À cela s’ajoutent des difficultés générées par l’organisation des concours de la filière de documentation. L’intervalle qui s’écoule entre deux sessions peut aller jusqu’à 6 ou 7 ans. En l’absence de tuilage entre le calendrier des concours de CHED et de SECDOC, l’ascenseur social que ces concours pourraient représenter ne fonctionne pas. Enfin, contrairement aux concours de la filière culturelle territoriale, les options choisies par les candidats (documentation, archives, régie d’œuvre) ne sont pas prises en compte lors des nominations des lauréats sur poste. Les postes d’archivistes sont rarement pourvus par des archivistes de formation qui paradoxalement/malheureusement connaissent peu cette filière de recrutement. Dès lors, il est difficile à moyen terme de retenir dans les services d’archives des agents qui aspirent à exercer dans d’autres institutions patrimoniales.

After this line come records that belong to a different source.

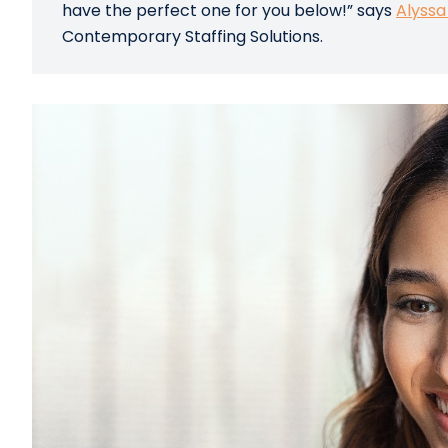
have the perfect one for you below!” says
Alyssa
Contemporary Staffing Solutions.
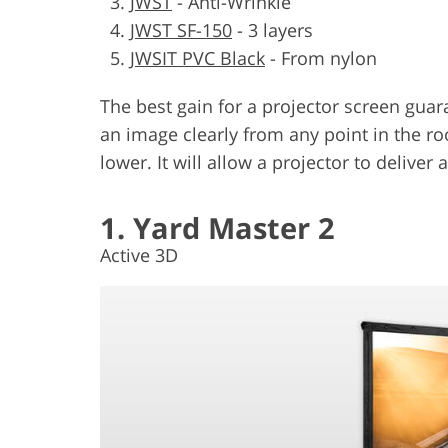
JWST
-
Anti-Wrinkle
JWST SF-150
-
3 layers
JWSIT PVC Black
-
From nylon
The best gain for a projector screen guar
an image clearly from any point in the ro
lower. It will allow a projector to deliver
1. Yard Master 2
Active 3D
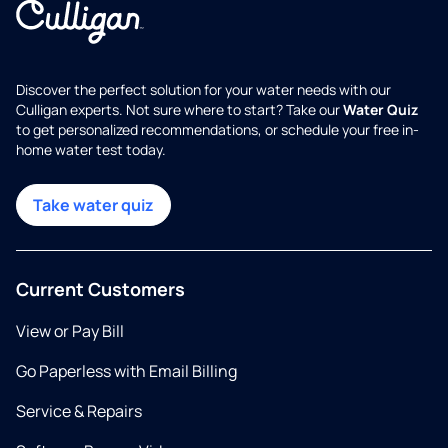
Discover the perfect solution for your water needs with our
Culligan experts. Not sure where to start? Take our
Water Quiz
to get personalized recommendations, or schedule your free in-
home water test today.
Take water quiz
Current Customers
View or Pay Bill
Go Paperless with Email Billing
Service & Repairs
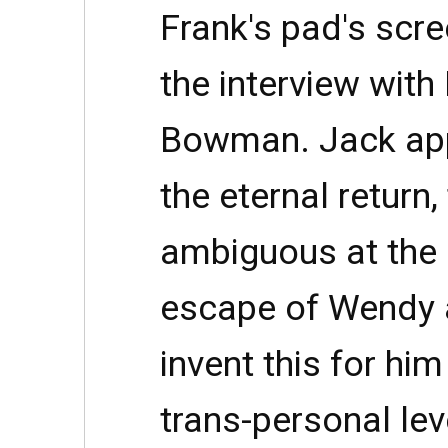
Frank's pad's scre
the interview with
Bowman. Jack app
the eternal return
ambiguous at the 
escape of Wendy 
invent this for him
trans-personal lev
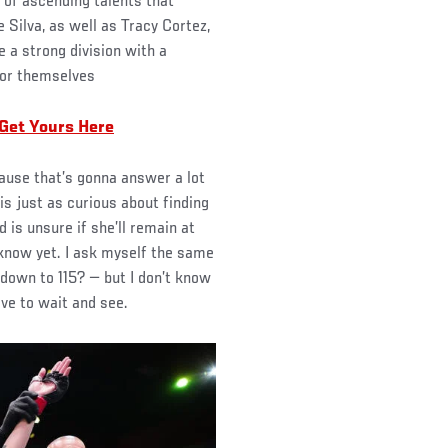
 of ascending talents that
e Silva, as well as Tracy Cortez,
 a strong division with a
for themselves
 Get Yours Here
cause that’s gonna answer a lot
s just as curious about finding
 is unsure if she’ll remain at
t know yet. I ask myself the same
 down to 115? — but I don’t know
ave to wait and see.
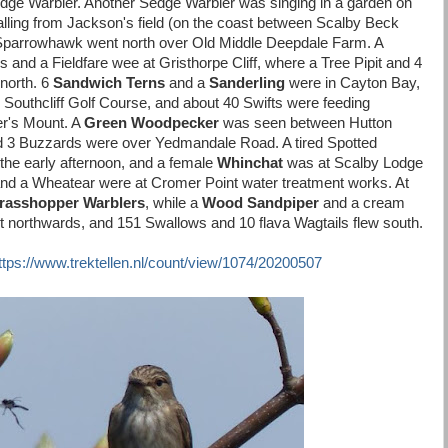
dge Warbler. Another Sedge Warbler was singing in a garden on
lling from Jackson's field (on the coast between Scalby Beck
Sparrowhawk went north over Old Middle Deepdale Farm. A
s and a Fieldfare wee at Gristhorpe Cliff, where a Tree Pipit and 4
 north. 6
Sandwich Terns
and a
Sanderling
were in Cayton Bay,
Southcliff Golf Course, and about 40 Swifts were feeding
er's Mount. A
Green Woodpecker
was seen between Hutton
3 Buzzards were over Yedmandale Road. A tired Spotted
the early afternoon, and a female
Whinchat
was at Scalby Lodge
and a Wheatear were at Cromer Point water treatment works. At
rasshopper Warblers
, while a
Wood Sandpiper
and a cream
t northwards, and 151 Swallows and 10 flava Wagtails flew south.
ttps://www.trektellen.nl/count/view/1074/20200507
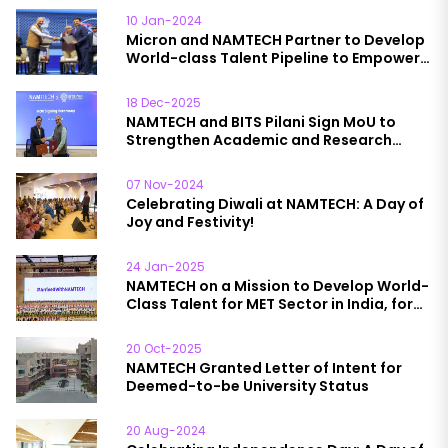
10 Jan-2024
Micron and NAMTECH Partner to Develop
World-class Talent Pipeline to Empower
India’s Semiconductor Packaging
Industry Growth
18 Dec-2025
NAMTECH and BITS Pilani Sign MoU to
Strengthen Academic and Research
Collaboration
07 Nov-2024
Celebrating Diwali at NAMTECH: A Day of
Joy and Festivity!
24 Jan-2025
NAMTECH on a Mission to Develop World-
Class Talent for MET Sector in India, for
India’
20 Oct-2025
NAMTECH Granted Letter of Intent for
Deemed-to-be University Status
20 Aug-2024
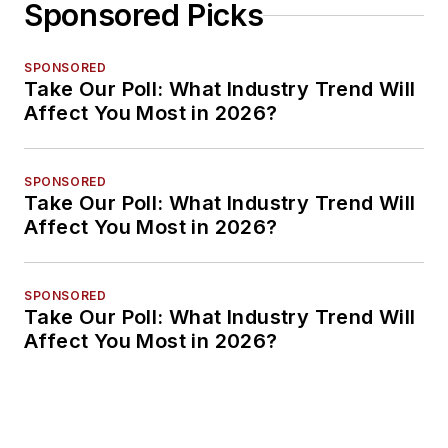
Sponsored Picks
SPONSORED
Take Our Poll: What Industry Trend Will
Affect You Most in 2026?
SPONSORED
Take Our Poll: What Industry Trend Will
Affect You Most in 2026?
SPONSORED
Take Our Poll: What Industry Trend Will
Affect You Most in 2026?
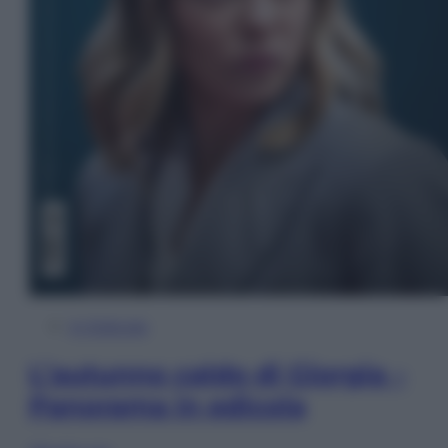
In Edicola
L’autunno caldo di Giorgia –
Panorama in edicola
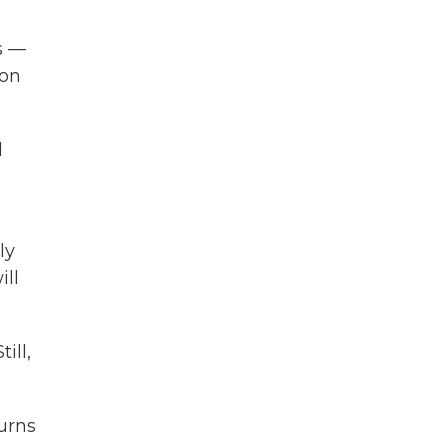
s —
 on
d
ly
ill
ill,
urns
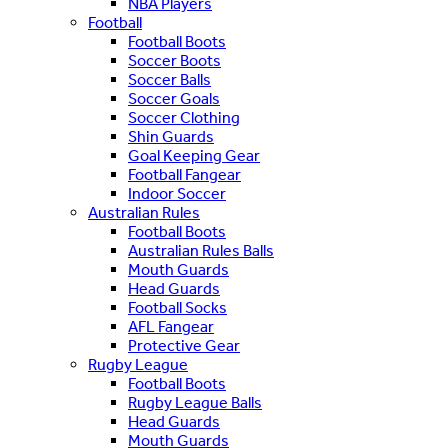
NBA Players
Football
Football Boots
Soccer Boots
Soccer Balls
Soccer Goals
Soccer Clothing
Shin Guards
Goal Keeping Gear
Football Fangear
Indoor Soccer
Australian Rules
Football Boots
Australian Rules Balls
Mouth Guards
Head Guards
Football Socks
AFL Fangear
Protective Gear
Rugby League
Football Boots
Rugby League Balls
Head Guards
Mouth Guards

La reconnaissance des archivistes passe aussi par celle des spécificités d’un métier à part entière, ainsi que par l’adéquation entre formation, statut et fonction.

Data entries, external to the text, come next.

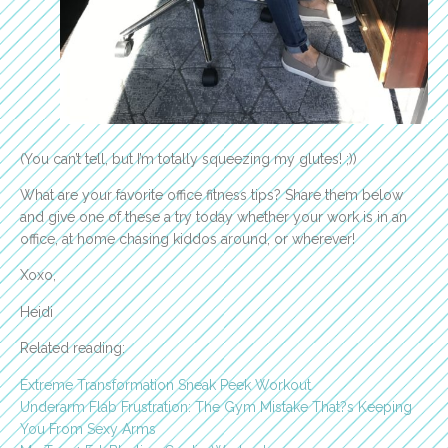
(You can’t tell, but I’m totally squeezing my glutes! ;))
What are your favorite office fitness tips? Share them below
and give one of these a try today whether your work is in an
office, at home chasing kiddos around, or wherever!
Xoxo,
Heidi
Related reading:
Extreme Transformation Sneak Peek Workout
Underarm Flab Frustration: The Gym Mistake That?s Keeping
You From Sexy Arms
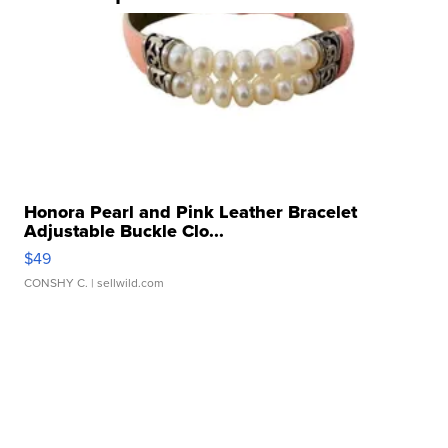
Honora Pearl and Pink Leather Bracelet
Adjustable Buckle Clo...
$49
CONSHY C.
| sellwild.com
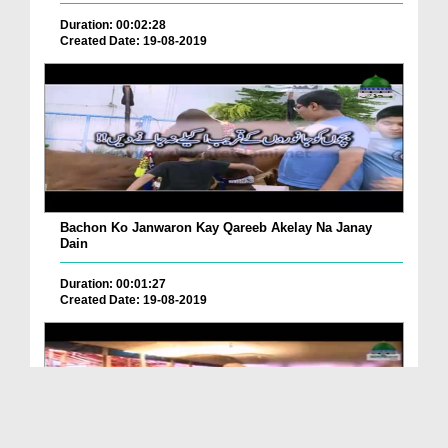
Duration: 00:02:28
Created Date: 19-08-2019
Bachon Ko Janwaron Kay Qareeb Akelay Na Janay
Dain
Duration: 00:01:27
Created Date: 19-08-2019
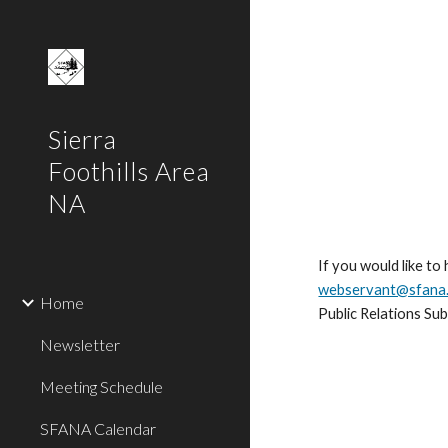
Sk
Sierra
Foothills Area
NA
If you would like to
webservant@sfana
Home
Public Relations Su
Newsletter
Meeting Schedule
SFANA Calendar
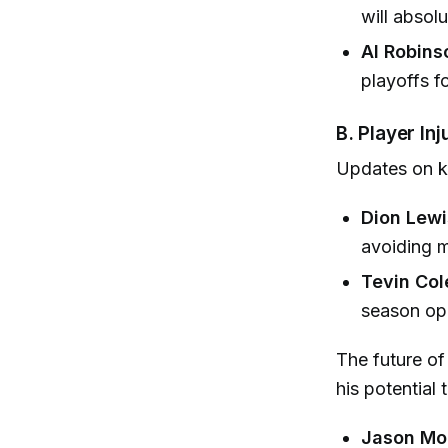
will absol
Al Robins
playoffs fo
B. Player In
Updates on k
Dion Lewi
avoiding m
Tevin Co
season op
The future o
his potential
Jason Mo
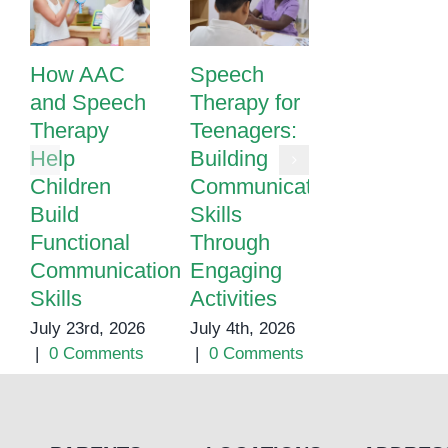
How AAC
Speech
Speech
and Speech
Therapy for
Therapy i
Therapy
Teenagers:
Phnom
Help
Building
Penh |
Children
Communication
Expert
Build
Skills
Speech &
Functional
Through
Language
Communication
Engaging
Support fo
Skills
Activities
Children
July 23rd, 2026
July 4th, 2026
May 25th, 20
|
0 Comments
|
0 Comments
|
0 Commen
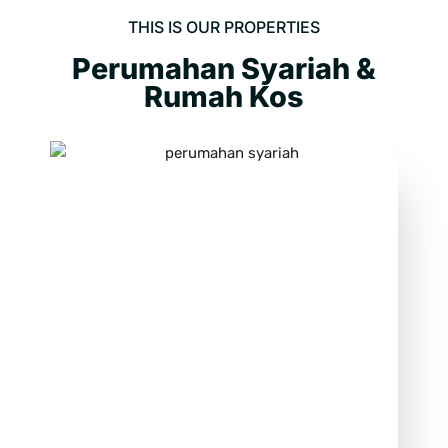
THIS IS OUR PROPERTIES
Perumahan Syariah &
Rumah Kos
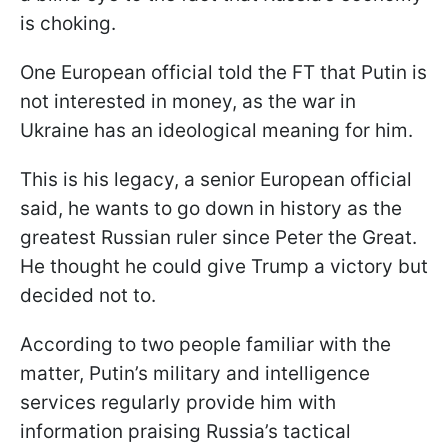
is choking.
One European official told the FT that Putin is
not interested in money, as the war in
Ukraine has an ideological meaning for him.
This is his legacy, a senior European official
said, he wants to go down in history as the
greatest Russian ruler since Peter the Great.
He thought he could give Trump a victory but
decided not to.
According to two people familiar with the
matter, Putin’s military and intelligence
services regularly provide him with
information praising Russia’s tactical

Les Archives nationales en ont fait l’amère expérience lors des derniers concours de la filière documentation. Sur la petite trentaine de nouveaux arrivants (16 CHED, 10 SECDOC) affectés en 2012 à la faveur de l’ouverture du site de Pierrefitte-sur-Seine, seuls 10 sont encore présents 5 ans après.
L’Association des archivistes français a par ailleurs déjà eu l’occasion d’attirer l’attention sur la situation des conservateurs, en particulier de ceux qui sont mis à disposition par l’État en collectivité [1]. Dans les archives, c’est donc l’ensemble des corps scientifiques du ministère de la Culture qui sont aujourd’hui fragilisés.
L’Association des archivistes français réclame une politique ambitieuse de recrutement pour que le ministère de la Culture offre ainsi aux services d’archives les moyens de faire face sereinement à leur avenir et d’exercer pleinement leurs missions. Les archives ont trop longtemps vécu dans un contexte de restriction des effectifs, il est temps de leur donner un second souffle, à la mesure de leur ambition, alors même que de grands enjeux stratégiques, encore récemment identifiés par la Cour des comptes sont devant nous [2].